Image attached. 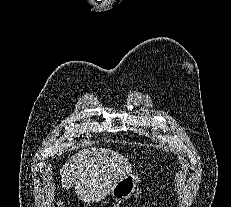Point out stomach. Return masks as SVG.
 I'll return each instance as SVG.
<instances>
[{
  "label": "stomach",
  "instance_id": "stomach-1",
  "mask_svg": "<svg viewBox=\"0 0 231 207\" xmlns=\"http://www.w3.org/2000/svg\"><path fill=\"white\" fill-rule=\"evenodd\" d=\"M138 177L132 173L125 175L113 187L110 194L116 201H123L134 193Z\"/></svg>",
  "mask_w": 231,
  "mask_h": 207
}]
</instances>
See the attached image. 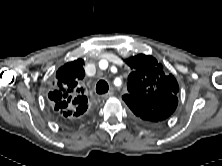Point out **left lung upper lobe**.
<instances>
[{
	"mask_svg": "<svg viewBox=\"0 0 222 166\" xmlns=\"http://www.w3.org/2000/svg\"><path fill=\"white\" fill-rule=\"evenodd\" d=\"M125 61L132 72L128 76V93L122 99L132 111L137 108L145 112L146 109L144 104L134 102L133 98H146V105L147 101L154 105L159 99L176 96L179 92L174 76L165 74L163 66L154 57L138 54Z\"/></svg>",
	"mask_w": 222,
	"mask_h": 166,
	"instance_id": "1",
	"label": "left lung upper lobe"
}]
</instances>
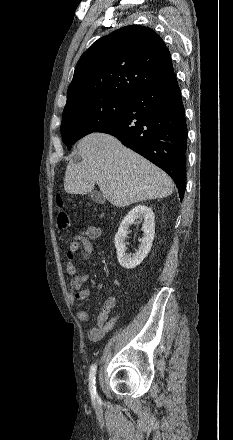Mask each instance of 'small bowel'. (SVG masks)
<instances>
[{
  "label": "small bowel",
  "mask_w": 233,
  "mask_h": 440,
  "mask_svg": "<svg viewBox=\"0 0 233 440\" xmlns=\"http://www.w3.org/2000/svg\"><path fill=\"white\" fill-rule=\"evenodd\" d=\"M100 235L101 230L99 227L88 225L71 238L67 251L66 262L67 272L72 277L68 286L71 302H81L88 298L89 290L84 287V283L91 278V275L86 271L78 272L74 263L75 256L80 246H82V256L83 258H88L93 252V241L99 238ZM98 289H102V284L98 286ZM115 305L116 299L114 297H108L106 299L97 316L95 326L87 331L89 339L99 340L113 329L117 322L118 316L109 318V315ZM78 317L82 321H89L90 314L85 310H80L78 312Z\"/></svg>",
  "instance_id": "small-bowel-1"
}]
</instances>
******************************
_ASSIGNMENT_
Output verbatim the lines beginning at the line with "Mask each instance" and ending at the last line of the material above, inclusive. Do not carry over any pictures.

_ANSWER TO THIS EXERCISE_
Mask each instance of 'small bowel'. (SVG masks)
<instances>
[{
  "label": "small bowel",
  "mask_w": 233,
  "mask_h": 440,
  "mask_svg": "<svg viewBox=\"0 0 233 440\" xmlns=\"http://www.w3.org/2000/svg\"><path fill=\"white\" fill-rule=\"evenodd\" d=\"M100 235L101 230L99 227L88 225L71 238L67 251L66 262L67 272L72 277L68 286L71 302H81L88 298L89 290L84 287V283L91 278V275L86 271L78 272L74 263L75 256L80 246H82V256L83 258H88L93 252V241L99 238ZM98 289H102V284L98 286ZM115 305L116 299L114 297H108L106 299L97 316L95 326L87 331L89 339L99 340L113 329L117 322L118 316L109 318V315ZM78 317L82 321H89L90 314L85 310H80L78 312Z\"/></svg>",
  "instance_id": "small-bowel-1"
}]
</instances>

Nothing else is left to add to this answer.